Second point, when a special interest group (or even more general group) hosts a contest to promote a special interest, they generally target that special area/group. For example, a civic group might offer a scholarship to nursing majors believing that there’s a shortage of nurses in the area. Journalist majors don’t get upset because this is pointed at them. If that civic group offered a scholarship to every field of study EXCEPT journalism, then now journalist majors feel excluded. They’ve been singled out. It looks like that civic group is just picking on them. What Subway did was offer a contest to everyone EXCEPT homeschoolers.
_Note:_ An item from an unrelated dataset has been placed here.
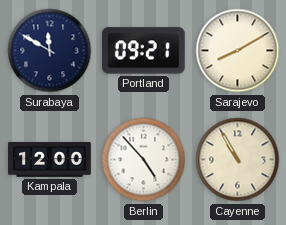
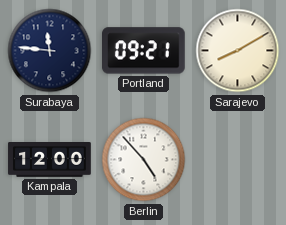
Surabaya: 11:50 -> 11:46
Cayenne: 10:55 -> none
We were the only group excluded. No rational reason exists for picking out one group of students to exclude. It gives the appearance that Subway cares about all kids’ health and fitness except homeschoolers. Tacky.
2. If the Subway apology seems wishy-washy, I don’t blame them. Fair enough. You don’t blame them. I do. I believe words mean things. The letter was dishonest, and since they wrote it, I blame them. Why couldn’t they just be straightforward? They never intended to exclude homeschoolers? Does anyone believe that happened accidentally? The person designing the website stumbled, splayed her hands across the keyboards, and the words “No home schools will be accepted” were randomly typed in? Uh-huh.
It was a deliberate exclusion, and this statement was a semantic shuffle to apologize without admitting having done anything to apologize for. If they did it deliberately, but in ignorance not knowing that homeschoolers have the same problem budgeting for group athletics that public schools have or that homeschoolers would be upset or that homeschoolers number in the millions, why not just admit that? I respect honesty.
The statement was wishy-washy. I’m not fooled by it. But…whatever. It’s what they offered, and I’m glad that they offered that much. On reflection, I did not express my gratitude graciously. Thank you, Subway, for meeting us halfway.
3. They were well within their rights to limit the contest as they did. On this point, Dawn and I agree completely. Subway has the right to limit their own contests. No laws have been broken. I haven’t heard anyone insinuate the Subway did anything illegal.
However…was Subway right to limit the contest? Were they wise? Companies generally use promotions to benefit themselves…after all, they only exist so long as they make a profit. They’re trying to make a living. By reaching out to give back to the community (in this case, the national community), it builds goodwill. Subway markets its image as a healthy restaurant, and as part of that image, it seeks to promote healthy lifestyles among children. That’s admirable. It makes me think, “What a generous and caring company. I like them. Let’s go eat a sandwich for lunch!”
Decisions like that alienate customers. Now I’m thinking, “Oh, they don’t think my kids are as worthy as someone else’s kids? Well, I don’t think their sandwiches are as good as Quizno’s.” Not a wise marketing choice. Not good public relations. Not even very nice.
Subway was within their rights to limit the contests. They were also foolish and misinformed. The same Constitution that gives Subway the right to control their own private property (their money, their marketing resources, their advertising plans) gives homeschoolers the right to notice that they’ve been excluded, to be unhappy about it, to share that information with other homeschoolers, to write letters of complaint, and to choose to eat tacos instead of subs. Their rights…our rights…we’ve all exercised our Constitutional rights. Subway is now exercising its wisdom and business sense in deciding not to arbitrarily exclude chunks of its customer base.
I welcome reasoned comments and feedback. No whiny crybabies or name-calling need participate here.